住宅の間取りというものは、各時代ごとのライフスタイルによってかなり変わってきます。核家族化が進む近年では、部屋数を絞ってリビングを広くとったり、仕切りを無くして回遊性を高めるよな間取りをした住宅の人気が高くなっています。

こういった事情もあり、昔から長く続いている名作ホームアニメを見ている時には、現代との間取りの違いについて不思議に思ってしまうこともあるのではないでしょうか?間取りのトレンドは、その時代のライフスタイルを表している部分もあり、時代ごとの間取りを良く調べてみると、その時代の家族がどのような生活をしていたのかもなんとなく見えてくるのです。

そこでこの記事では、昭和が舞台となっている超名作アニメ『サザエさん』『ちびまる子ちゃん』『ドラえもん』『クレヨンしんちゃん』の4つについて、それぞれの主人公の家の間取りを解説してみたいと思います。

昭和20年代…サザエさん

それではまず、国民的ホームアニメと言っても過言ではない『サザエさん』家の間取りからです。サザエさんは、令和になった現在でも日曜夕方の定番番組になっており、昭和の家族の生活を現在に伝える稀有なアニメになっています。このサザエさんは、なんと昭和21年に連載がスタートしているほどの長寿マンガで、アニメの放送だけでも昭和44年にスタートしているなど、50年以上の歴史があるのです。

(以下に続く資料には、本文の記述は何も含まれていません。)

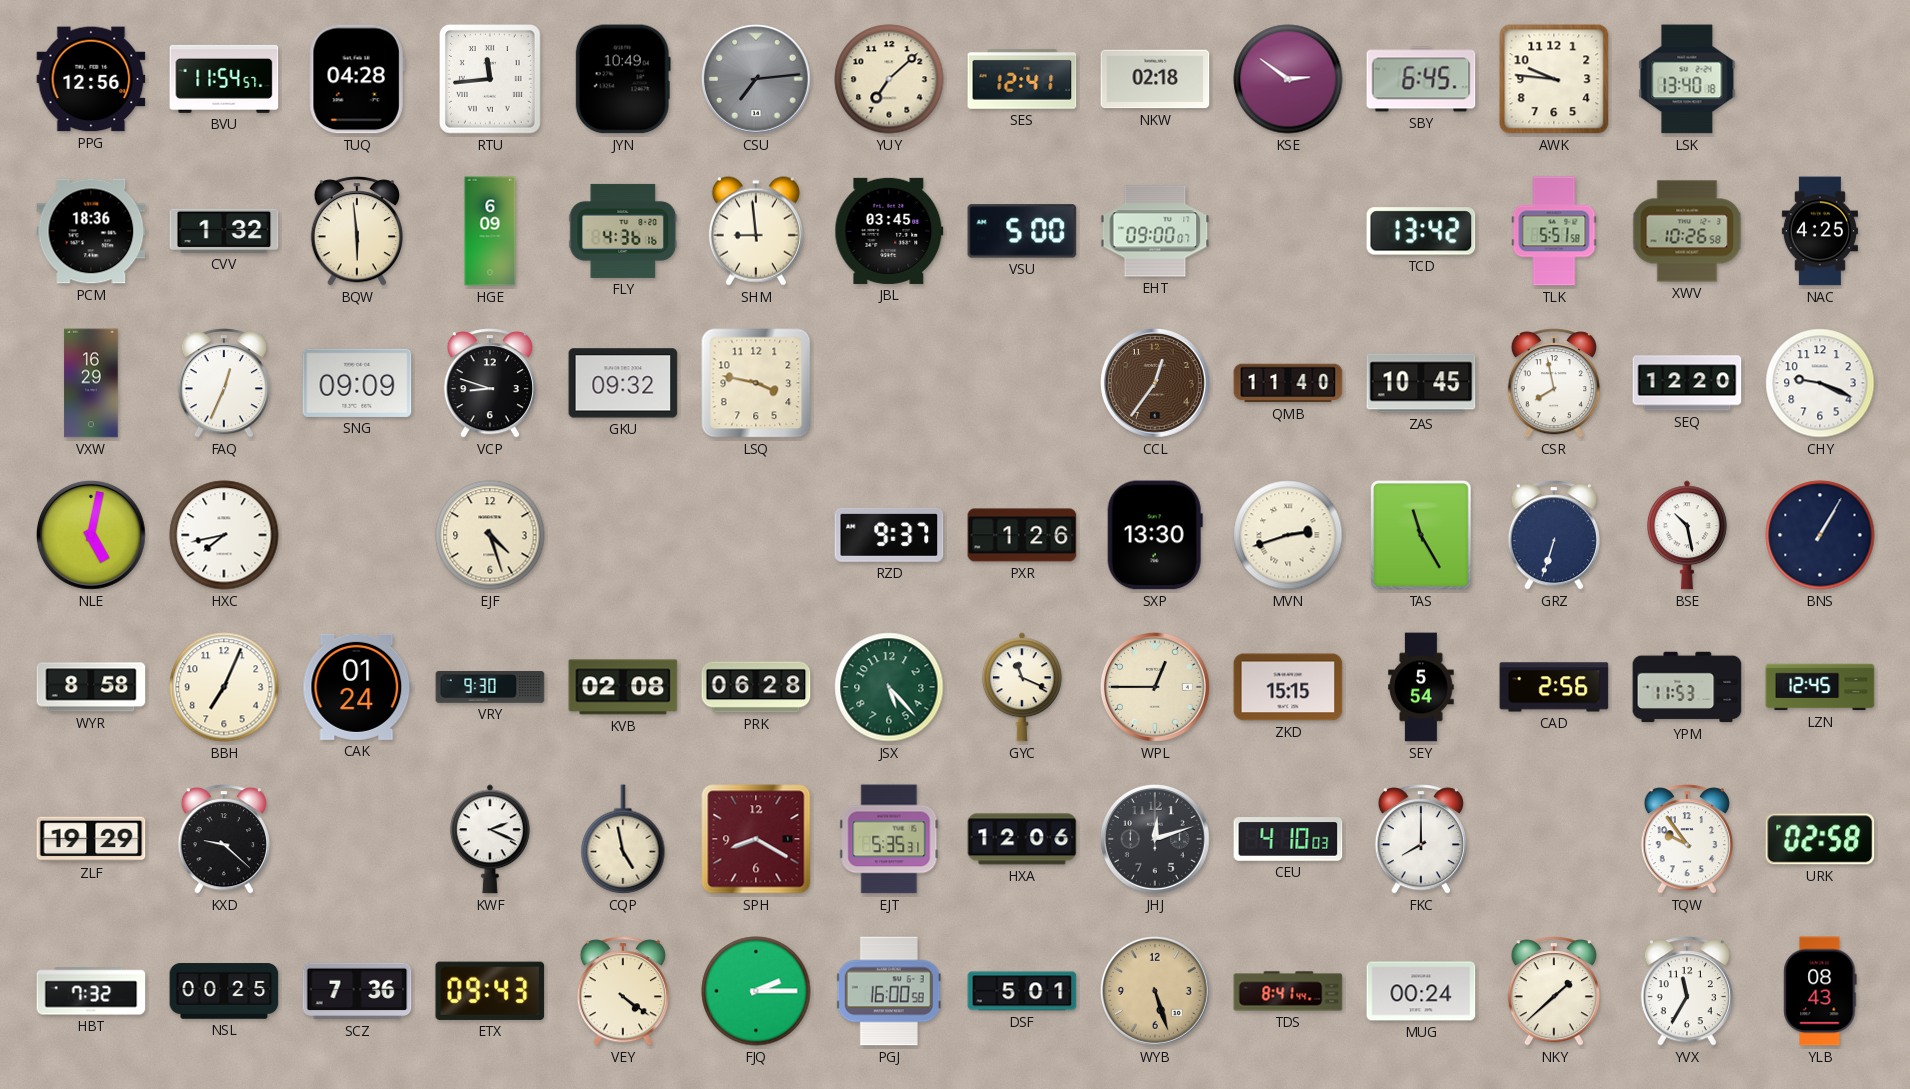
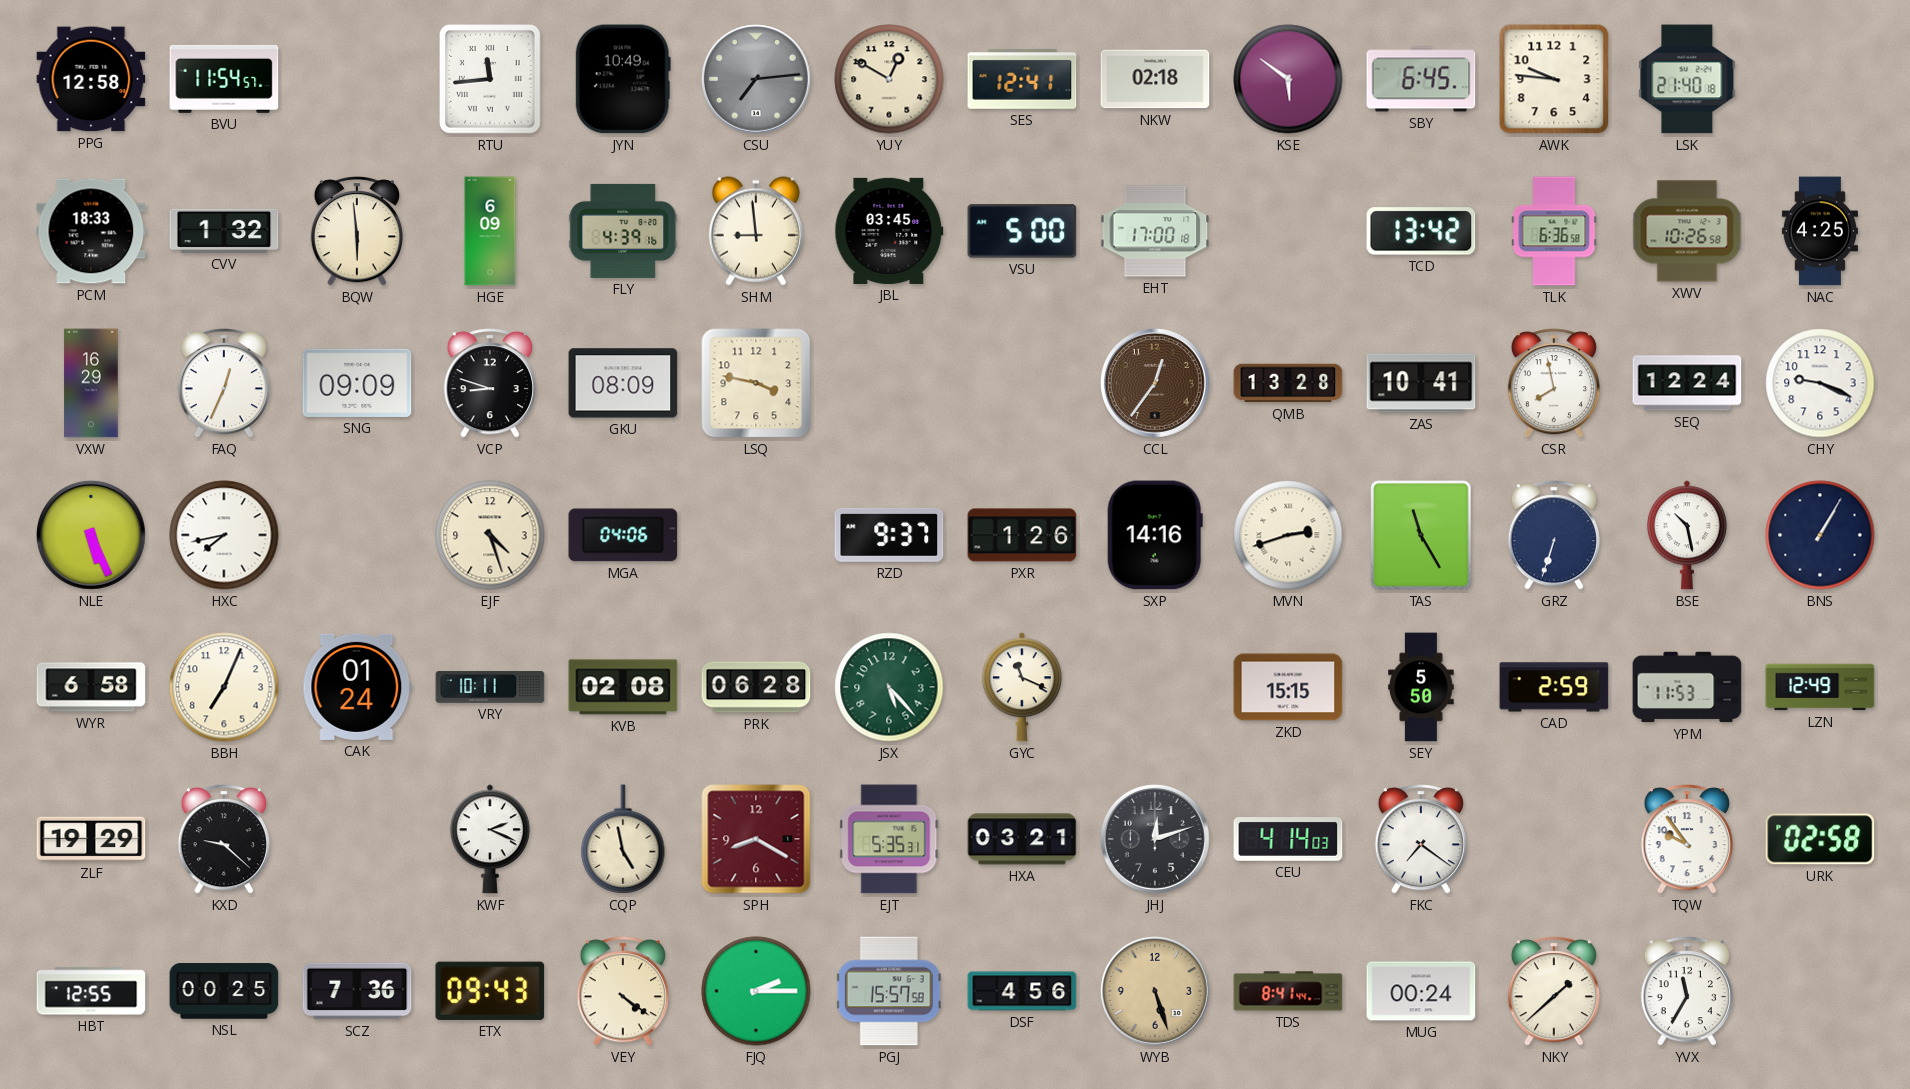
PPG: 12:56 -> 12:58
TUQ: 04:28 -> none
YUY: 7:08 -> 12:50
KSE: 2:51 -> 5:51
LSK: 13:40 -> 21:40
PCM: 18:36 -> 18:33
FLY: 4:36 -> 4:39
EHT: 09:00 -> 17:00
TLK: 5:51 -> 6:36
GKU: 09:32 -> 08:09
QMB: 11:40 -> 13:28
ZAS: 10:45 -> 10:41
SEQ: 12:20 -> 12:24
NLE: 5:02 -> 5:26
MGA: none -> 04:06
SXP: 13:30 -> 14:16
WYR: 8:58 -> 6:58
VRY: 9:30 -> 10:11
WPL: 12:45 -> none
SEY: 5:54 -> 5:50
CAD: 2:56 -> 2:59
LZN: 12:45 -> 12:49
HXA: 12:06 -> 03:21
CEU: 4:10 -> 4:14
FKC: 8:00 -> 7:21
HBT: 7:32 -> 12:55
PGJ: 16:00 -> 15:57
DSF: 5:01 -> 4:56
YLB: 08:43 -> none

上の画像がサザエさん家の間取りなのですが、現在の新築業界ではあまり見られない間取りですね。特に2世帯住宅を検討している方からすれば、3世代2家族が住む間取りとしては「とても狭い…」と感じてしまうような間取りになっています。
サザエさん家の間取りに関しては、マンションの間取りで最もよく見かける『田の字型プラン』と呼ばれる間取りなのですが、サザエさん家は和室が多いのも特徴的です。田の字型プランは、玄関を入ってすぐに奥にまっすぐ伸びる廊下があり、その両サイドに1部屋ずつ部屋を配置し、突き当りにLDK+もう一部屋といった感じの間取りが一般的です。この田の字型プランは、必要に応じて部屋の大きさを変えることができるということが特徴です。現在では、廊下の両サイドには洋室が配置されるのですが、昭和20年代のサザエさん家の場合は、和室になっています。

日本では、古くから部屋として空間を仕切るのではなく、『間』という形の仕切り方をして住まいを構成してきました。和室の場合であれば、部屋の使い勝手を固定化しませんので、必要に応じて空間を使い分けることができるのです。例えば、現在でも地方の和室が多い住宅では、人が多く集まる際にはふすまを外して空間を広くする…といった使い方をしているのをよく見かけますね。家族のプライバシーを確保しにくいというデメリットがあるのも確かですが、小さな家でも柔軟に、広く使えるという知恵なのです。

サザエさん家は、昭和20年代の住宅としては最も一般的な間取りだと言われています。家長である波平の部屋と客間を日当たりの良い南側に配置し、子供の個室や家族の団らんの場である茶の間は北側に配置されています。なお、アニメにもよく登場する庭側の廊下(広縁)は、別名表廊下などとも呼ばれ、この時代にはお客様専用の廊下として利用されていました。現在ではあまり見かけないかもしれませんね。また、この時代の特徴的な部屋は『茶の間』で、玄関から「ただいま」という声がきちんと届くような場所に配置され、家族の団らんがとりやすく楽しく暮らしていくため、非常に重要な部屋だったのではないかと考えられます。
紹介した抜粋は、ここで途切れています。